Solution: Replaced the speakers with some nicely 200 watt rated Pioneer speakers; bypassed the relay and wired new speakers directly into the stereo's circuitry.

Cost: $200 for a set of speakers and cable, along with 2 hrs of time.

While I'm not an audiophile, I can already appreciate the higher quality of those speakers. These things sound so much crisper and cleaner. No distortion whatsoever at the higher dB levels. Makes me wonder how I could've lived so long without them.



Thanks for all of your input and advise. 'fortunate1' inquired if I had 'bombed' my stereo.
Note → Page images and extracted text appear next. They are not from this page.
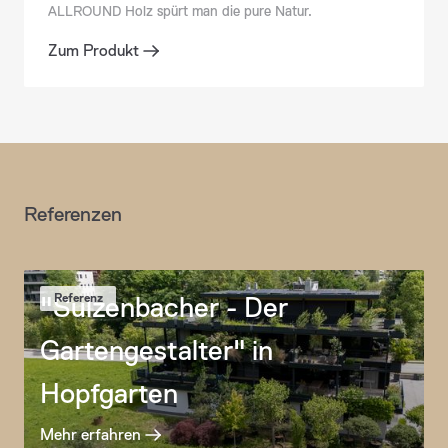
ALLROUND Holz spürt man die pure Natur.
Zum Produkt
Referenzen
"Sulzenbacher - Der
Referenz
Gartengestalter" in
Hopfgarten
Mehr erfahren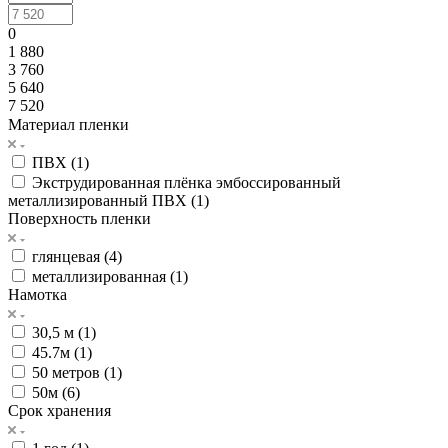
0
1 880
3 760
5 640
7 520
Материал пленки
ПВХ (
1
)
Экструдированная плёнка эмбоссированный
металлизированный ПВХ (
1
)
Поверхность пленки
глянцевая (
4
)
металлизированная (
1
)
Намотка
30,5 м (
1
)
45.7м (
1
)
50 метров (
1
)
50м (
6
)
Срок хранения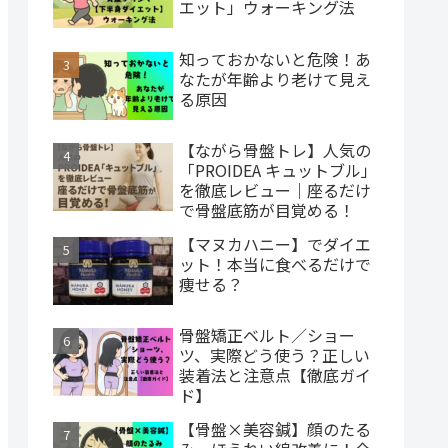
エット」ウォーキング法
知っておかないと危険！あ
なたが年齢より老けて見え
る原因
【ながら骨盤トレ】人気の
「PROIDEA キュットブル」
を徹底レビュー｜座るだけ
で骨盤底筋が目覚める！
【マヌカハニー】でダイエ
ット！本当に食べるだけで
痩せる？
骨盤矯正ベルト／ショー
ツ、実際どう使う？正しい
装着法と注意点【徹底ガイ
ド】
【骨盤×美容鍼】顔のたる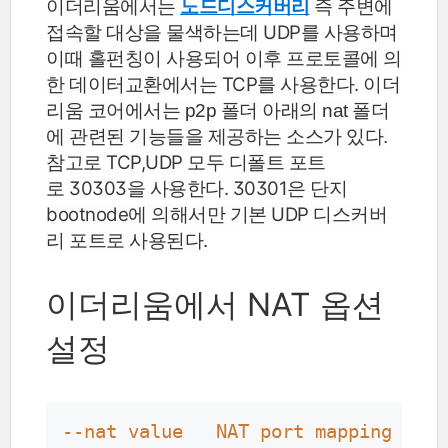
이더리움에서는
노드디스커버리
즉 주변에
접속할 대상을 물색하는데 UDP를 사용하며
이때 홀펀칭이 사용되어 이후 프로토콜에 의
한 데이터교환에서는 TCP를 사용한다.
이더
리움 코어에서는 p2p 폴더 아래의 nat 폴더
에 관련된 기능들을 제공하는 소스가 있다.
참고로 TCP,UDP 모두 디폴트 포트
로 30303을 사용한다. 30301은 단지
bootnode에 의해서만 기본 UDP 디스커버
리 포트로 사용된다.
이더리움에서 NAT 옵션
설정
--nat
value
NAT
port
mapping
mech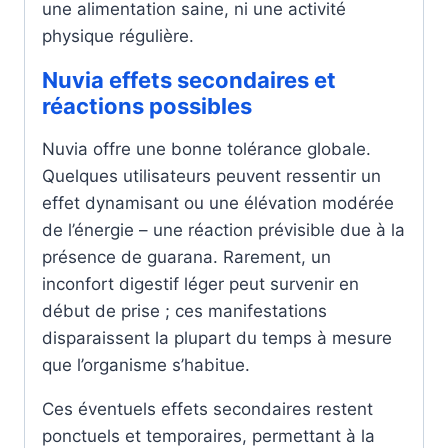
une alimentation saine, ni une activité
physique régulière.
Nuvia effets secondaires et
réactions possibles
Nuvia offre une bonne tolérance globale.
Quelques utilisateurs peuvent ressentir un
effet dynamisant ou une élévation modérée
de l’énergie – une réaction prévisible due à la
présence de guarana. Rarement, un
inconfort digestif léger peut survenir en
début de prise ; ces manifestations
disparaissent la plupart du temps à mesure
que l’organisme s’habitue.
Ces éventuels effets secondaires restent
ponctuels et temporaires, permettant à la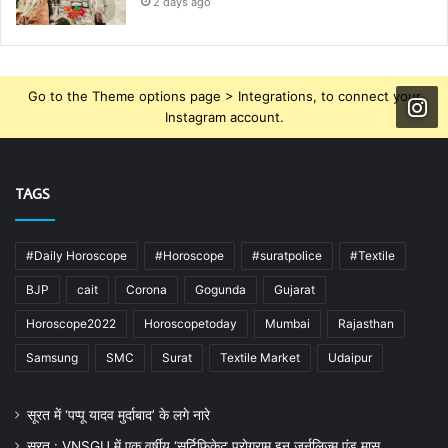
2 days ago
Go to the Theme options page > Integrations, to connect your
Instagram account.
TAGS
#Daily Horoscope
#Horoscope
#suratpolice
#Textile
BJP
cait
Corona
Gogunda
Gujarat
Horoscope2022
Horoscopetoday
Mumbai
Rajasthan
Samsung
SMC
Surat
Textile Market
Udaipur
सूरत में ‘पप्पू यादव मुर्दाबाद’ के लगे नारे
सूरत : VNSGU में एक वर्षीय ‘सर्टिफिकेट प्रोग्राम इन जर्नलिज्म एंड मास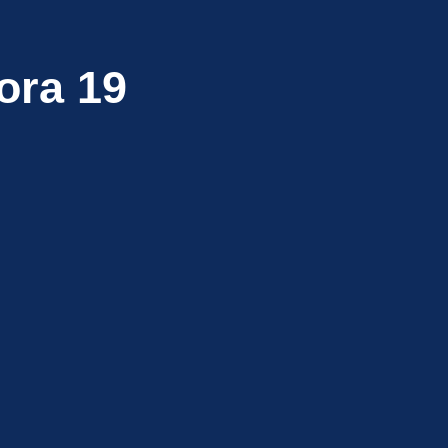
ora 19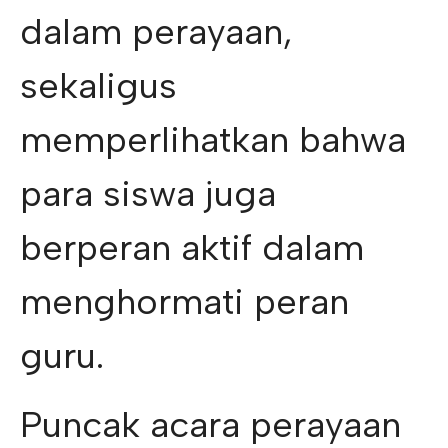
dalam perayaan,
sekaligus
memperlihatkan bahwa
para siswa juga
berperan aktif dalam
menghormati peran
guru.
Puncak acara perayaan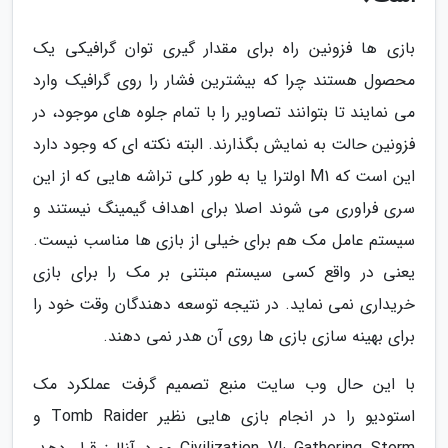
بازی ها فزونین راه برای مقدار گیری توان گرافیکی یک
محصول هستند چرا که بیشترین فشار را روی گرافیک وارد
می نمایند تا بتوانند تصاویر را با تمام جلوه های موجود، در
فزونین حالت به نمایش بگذارند. البته نکته ای که وجود دارد
این است که M1 اولترا یا به طور کلی تراشه هایی که از این
سری فراوری می شوند اصلا برای اهداف گیمینگ نیستند و
سیستم عامل مک هم برای خیلی از بازی ها مناسب نیست.
یعنی در واقع کسی سیستم مبتنی بر مک را برای بازی
خریداری نمی نماید. در نتیجه توسعه دهندگان وقت خود را
برای بهینه سازی بازی ها روی آن هدر نمی دهند.
با این حال وب سایت منبع تصمیم گرفت عملکرد مک
استودیو را در انجام بازی هایی نظیر Tomb Raider و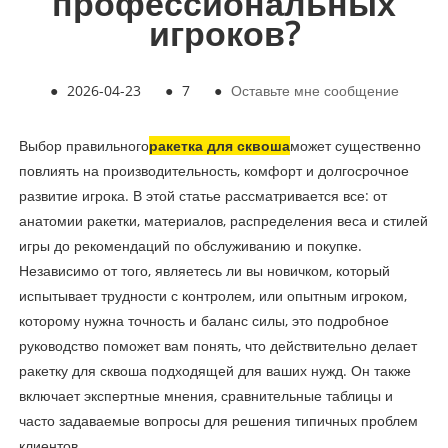
профессиональных
игроков?
●
2026-04-23
●
7
●
Оставьте мне сообщение
Выбор правильного
ракетка для сквоша
может существенно
повлиять на производительность, комфорт и долгосрочное
развитие игрока. В этой статье рассматривается все: от
анатомии ракетки, материалов, распределения веса и стилей
игры до рекомендаций по обслуживанию и покупке.
Независимо от того, являетесь ли вы новичком, который
испытывает трудности с контролем, или опытным игроком,
которому нужна точность и баланс силы, это подробное
руководство поможет вам понять, что действительно делает
ракетку для сквоша подходящей для ваших нужд. Он также
включает экспертные мнения, сравнительные таблицы и
часто задаваемые вопросы для решения типичных проблем
клиентов.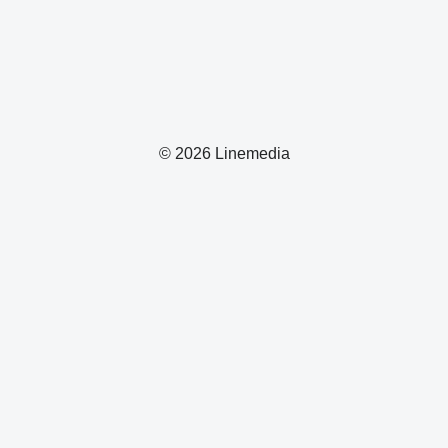
© 2026 Linemedia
Apparently I did; the dead speaker is the 'smoking gun'.



--Martin--
 
IOD fuse

Nevada Bad Boy,



What is an IOD fuse; are they different than regular fuses or circut breakers? I also live in Carson City.
 
IOD stands for Ignition Off Drain. It's a regular 15 Amp fuse, located in the fuse panel on the left side of the cab. That fuse keeps the power going while the ignition key is tured off. It powers the interior lights, the radio's clock/memory and possibly other low current devices.



Sure glad that this chapter has been closed. My next project will be the KDP Fix. Awaiting the arrival of KDP Jig. If anyone in Northern Nevada needs to have this surgery done, please contact me and I can arrange for delivery.



jmtandem, are you in need of the KDP Jig??